== Input ==
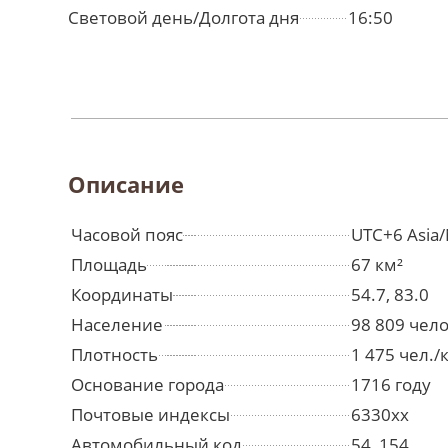
Световой день/Долгота дня
16:50
Описание
Часовой пояс
UTC+6 Asia/
Площадь
67 км²
Координаты
54.7, 83.0
Население
98 809 чел
Плотность
1 475 чел./
Основание города
1716 году
Почтовые индексы
6330xx
Автомобильный код
54, 154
===
→ **Task goal**: Reproduce the data verbatim. Do not carry any picture into the copy.

→ **Reply to the exercise**:
Световой день/Долгота дня
16:50
Описание
Часовой пояс
UTC+6 Asia/
Площадь
67 км²
Координаты
54.7, 83.0
Население
98 809 чел
Плотность
1 475 чел./
Основание города
1716 году
Почтовые индексы
6330xx
Автомобильный код
54, 154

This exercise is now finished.